Die persönliche Schutzausrüstung

Die persönliche Schutzausrüstung eines Feuerwehrmitglieds besteht aus einer Vielzahl einzelner Bekleidungsstücke. Je nach Einsatzlage können unterschiedliche Kombinationen sinnvoll sein.

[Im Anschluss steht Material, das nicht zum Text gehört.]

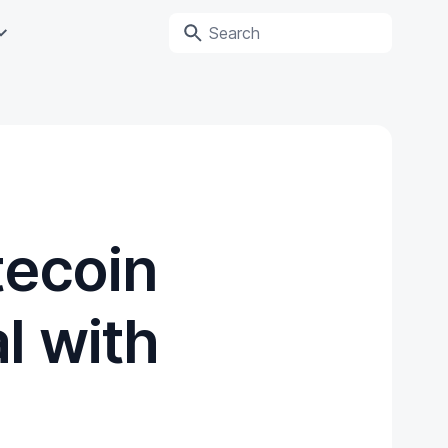
tecoin
l with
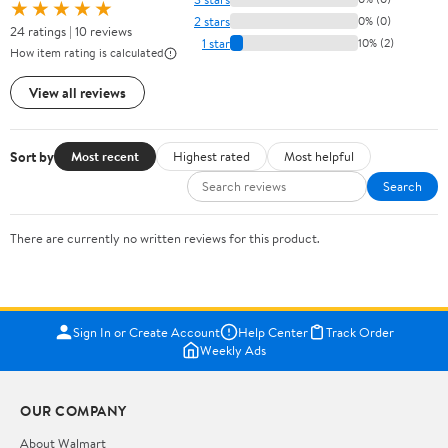
★★★★★
2 stars
0% (0)
24 ratings | 10 reviews
1 star
10% (2)
How item rating is calculated
View all reviews
Sort by
Most recent
Highest rated
Most helpful
Search
There are currently no written reviews for this product.
Sign In or Create Account
Help Center
Track Order
Weekly Ads
OUR COMPANY
About Walmart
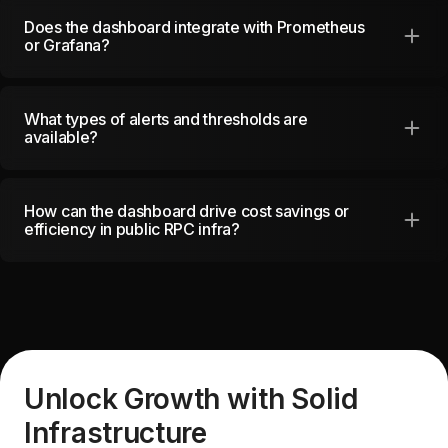
Does the dashboard integrate with Prometheus
or Grafana?
What types of alerts and thresholds are
available?
How can the dashboard drive cost savings or
efficiency in public RPC infra?
Unlock Growth with Solid
Infrastructure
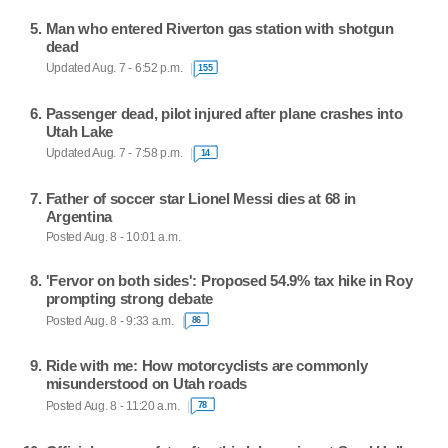
Man who entered Riverton gas station with shotgun
dead
Updated Aug. 7 - 6:52 p.m.
155
Passenger dead, pilot injured after plane crashes into
Utah Lake
Updated Aug. 7 - 7:58 p.m.
14
Father of soccer star Lionel Messi dies at 68 in
Argentina
Posted Aug. 8 - 10:01 a.m.
'Fervor on both sides': Proposed 54.9% tax hike in Roy
prompting strong debate
Posted Aug. 8 - 9:33 a.m.
86
Ride with me: How motorcyclists are commonly
misunderstood on Utah roads
Posted Aug. 8 - 11:20 a.m.
78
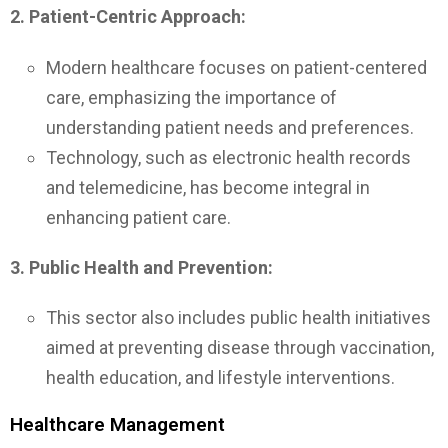
2. Patient-Centric Approach:
Modern healthcare focuses on patient-centered
care, emphasizing the importance of
understanding patient needs and preferences.
Technology, such as electronic health records
and telemedicine, has become integral in
enhancing patient care.
3. Public Health and Prevention:
This sector also includes public health initiatives
aimed at preventing disease through vaccination,
health education, and lifestyle interventions.
Healthcare Management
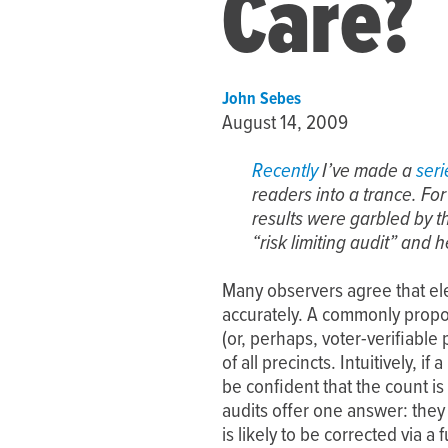
Care?
John Sebes
August 14, 2009
Recently
I’ve made a
seri
readers into a trance. Fo
results were garbled by 
“risk limiting audit” and h
Many observers agree that el
accurately. A commonly propo
(or, perhaps, voter-verifiable
of all precincts. Intuitively,
be confident that the count is
audits offer one answer: they
is likely to be corrected via a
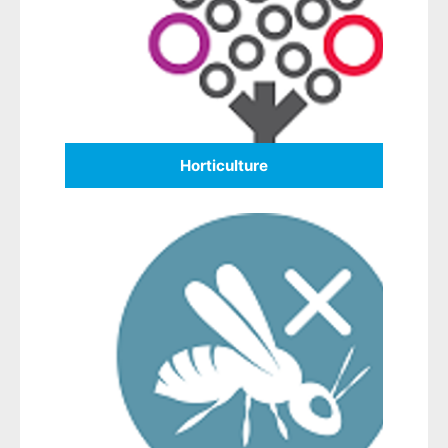
Horticulture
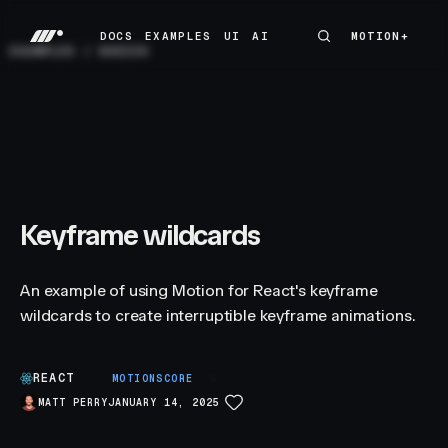
DOCS
EXAMPLES
UI
AI
MOTION+
MOTION+
DOCS
EXAMPLES
UI
AI
EXAMPLES
/
BASICS
Keyframe wildcards
An example of using Motion for React's keyframe
wildcards to create interruptible keyframe animations.
REACT
S
MOTIONSCORE
MATT PERRY
JANUARY 14, 2025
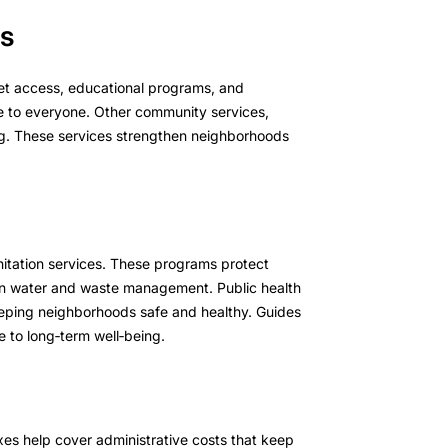
es
net access, educational programs, and
e to everyone. Other community services,
ing. These services strengthen neighborhoods
anitation services. These programs protect
an water and waste management. Public health
 keeping neighborhoods safe and healthy. Guides
 to long‑term well‑being.
axes help cover administrative costs that keep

Hilfeleistungseinsatz oder Brandbekämpfung außerhalb des unmittelbaren Gefahrenbereichs

  • Feuerwehrhelm mit Nackenleder und Visier
    zum Schutz gegen Funkenflug und herunterfallende Gegenstände
  • Einsatzanzug (Nomex-Überjacke und Baumwollhose)
  • Reflexstreifen an Jacke und Hose
    zur besseren Sichtbarkeit im Dunkeln
  • Handschuhe
    zum Schutz vor mechanischen Verletzungen
  • Schutzstiefel mit durchtrittsicherer Sohle und Stahlkappe
  • Sicherheitsgurt mit Beil und Feuerwehrleine
    zum Abseilen aus Höhenlagen oder zum Sichern von zu rettenden Personen

Innenangriff als Atemschutzgeräteträger

  • Feuerwehrhelm (zusätzlich mit Helmlampe und Türkeilen)
  • Flammschutzhaube und Maske als Atemanschluss
  • Überjacke und Überhose aus Nomex-Material:
    Schutz vor Umgebungstemperatur, kann kurzzeitige Beflammung überstehen
  • Reflexstreifen an Jacke und Hose
    zur besseren Sichtbarkeit im Dunkeln
  • Handschuhe aus Nomex (oder in unserem Fall Elchleder):
    Anders als das normale Rindsleder überstehen diese Materialien Hitzeeinwirkung weitgehend schadlos und ziehen sich nicht zusammen
  • Schutzstiefel mit durchtrittsicherer Sohle und Stahlkappe
  • Sicherheitsgurt mit Beil und Feuerwehrleine
    zum Abseilen aus Höhenlagen oder zum Sichern von zu rettenden Personen, Leine auch zur Markierung des Rückweges
  • Preßluftatmer
    ermöglicht ca. eine halbe Stunde Aufenthalt in verqualmten Räumen zur Suche nach vermissten Personen oder Vornahme der Brandbekämpfung
  • Rettungsschere am PA
    Hilfe bei der Eigenrettung, falls man sich in seiner Leine verheddert hat
  • Flasher und akustischer Bewegungslos-Melder am PA
    Wegweiser für einen Rettungstrupp im Unglücksfall

Die gesamte Ausrüstung wiegt etwa 25kg und ist damit eine nicht zu unterschätzende Belastung.